Location
- Lexington, Mississippi
- Coordinates: 33°06′55″N 90°02′30″W﻿ / ﻿33.1152851°N 90.0415682°W

Information
- Established: 1967
- Faculty: 14.3
- Grades: Pre-Kindergarten-12
- Enrollment: 265
- Campus type: Remote rural
- Colors: Red, White and Blue
- Team name: Trojans
- Website: www.chcstrojans.com

= Central Holmes Christian School =

Central Holmes Christian School (CHCS), previously Central Holmes Academy, is a private non-sectarian Christian school in Lexington, Mississippi. It includes elementary, middle, and high school grades 1-12. The school has a controversial history as a segregation academy.

==History==

In the late 1960s, public schools in Holmes County, Mississippi and across the state were being racially integrated. The majority of the county population was black, as in many parts of the Delta. Many white parents withdrew their children from the public system and began sending them to Central Holmes, a newly established private school. James Charles Cobb wrote that Central Holmes Academy had been "hastily constructed" as a segregation academy. The Wall Street Journal reported that the school was established by a chapter of the White Citizens' Council. A group of young men enrolled in a vocational program funded by the federal government of the United States used their training to establish the school.

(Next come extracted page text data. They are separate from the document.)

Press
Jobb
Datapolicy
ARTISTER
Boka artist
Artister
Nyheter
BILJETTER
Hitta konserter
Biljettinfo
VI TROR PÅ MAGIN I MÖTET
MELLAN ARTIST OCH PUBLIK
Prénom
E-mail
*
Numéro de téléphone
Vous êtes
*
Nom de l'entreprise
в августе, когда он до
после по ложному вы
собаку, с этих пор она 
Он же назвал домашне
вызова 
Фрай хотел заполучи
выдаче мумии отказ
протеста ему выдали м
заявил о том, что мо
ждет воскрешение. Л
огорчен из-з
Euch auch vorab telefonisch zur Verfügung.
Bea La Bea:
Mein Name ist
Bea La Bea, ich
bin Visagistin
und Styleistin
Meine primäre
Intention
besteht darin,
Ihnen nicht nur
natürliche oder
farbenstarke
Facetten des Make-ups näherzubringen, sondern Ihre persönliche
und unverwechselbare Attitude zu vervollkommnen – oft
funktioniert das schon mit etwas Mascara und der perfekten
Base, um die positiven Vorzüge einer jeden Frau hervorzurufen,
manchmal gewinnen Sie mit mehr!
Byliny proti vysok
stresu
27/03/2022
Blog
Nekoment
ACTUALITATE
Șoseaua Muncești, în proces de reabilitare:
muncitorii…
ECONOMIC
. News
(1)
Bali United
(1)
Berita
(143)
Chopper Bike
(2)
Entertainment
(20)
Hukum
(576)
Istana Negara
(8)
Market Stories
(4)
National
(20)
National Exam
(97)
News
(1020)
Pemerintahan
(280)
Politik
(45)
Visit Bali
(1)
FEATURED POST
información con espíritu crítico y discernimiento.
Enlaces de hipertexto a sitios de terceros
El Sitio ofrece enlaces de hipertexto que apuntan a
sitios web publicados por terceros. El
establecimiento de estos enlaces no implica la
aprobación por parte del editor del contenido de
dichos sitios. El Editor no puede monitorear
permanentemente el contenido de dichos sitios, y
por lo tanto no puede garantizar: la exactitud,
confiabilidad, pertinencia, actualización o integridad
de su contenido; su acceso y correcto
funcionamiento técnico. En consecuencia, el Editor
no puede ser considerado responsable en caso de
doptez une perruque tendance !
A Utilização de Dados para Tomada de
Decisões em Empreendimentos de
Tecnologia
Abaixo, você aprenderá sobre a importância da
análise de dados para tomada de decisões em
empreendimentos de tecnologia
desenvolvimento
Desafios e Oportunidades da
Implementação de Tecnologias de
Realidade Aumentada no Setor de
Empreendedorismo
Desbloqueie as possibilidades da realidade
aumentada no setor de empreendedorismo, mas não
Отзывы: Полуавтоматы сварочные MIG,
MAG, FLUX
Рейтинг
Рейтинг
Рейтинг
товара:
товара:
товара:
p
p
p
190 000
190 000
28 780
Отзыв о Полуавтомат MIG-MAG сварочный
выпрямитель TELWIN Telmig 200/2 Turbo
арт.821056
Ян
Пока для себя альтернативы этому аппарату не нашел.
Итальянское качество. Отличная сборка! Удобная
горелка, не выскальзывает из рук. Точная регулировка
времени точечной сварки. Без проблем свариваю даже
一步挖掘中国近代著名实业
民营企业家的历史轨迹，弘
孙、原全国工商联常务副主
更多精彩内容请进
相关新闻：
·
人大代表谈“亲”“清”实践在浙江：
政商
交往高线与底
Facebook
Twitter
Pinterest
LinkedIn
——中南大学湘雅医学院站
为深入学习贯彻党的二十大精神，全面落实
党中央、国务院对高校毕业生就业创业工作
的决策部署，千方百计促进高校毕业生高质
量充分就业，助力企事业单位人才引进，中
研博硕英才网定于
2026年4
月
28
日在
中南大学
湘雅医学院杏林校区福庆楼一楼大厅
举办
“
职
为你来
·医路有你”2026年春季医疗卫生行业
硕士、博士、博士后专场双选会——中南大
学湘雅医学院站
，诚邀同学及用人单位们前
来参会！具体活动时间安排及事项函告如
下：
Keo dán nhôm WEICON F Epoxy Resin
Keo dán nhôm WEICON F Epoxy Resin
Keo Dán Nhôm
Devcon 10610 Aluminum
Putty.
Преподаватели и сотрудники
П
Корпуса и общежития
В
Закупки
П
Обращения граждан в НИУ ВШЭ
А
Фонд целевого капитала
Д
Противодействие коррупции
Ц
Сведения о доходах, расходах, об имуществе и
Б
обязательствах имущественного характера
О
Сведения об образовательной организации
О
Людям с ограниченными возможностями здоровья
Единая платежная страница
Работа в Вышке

On its establishment, almost every white child in Lexington was enrolled in Central Holmes Christian Academy to avoid having them attend school with black children. But across the state as a whole, only a very small minority of white students were withdrawn to attend private schools; most stayed in public schools. In 2016, Central Holmes Christian School had 265 students enrolled. Of these, thirty-one (14%) were nonwhite, while about 70% of the population of the town of Lexington was black.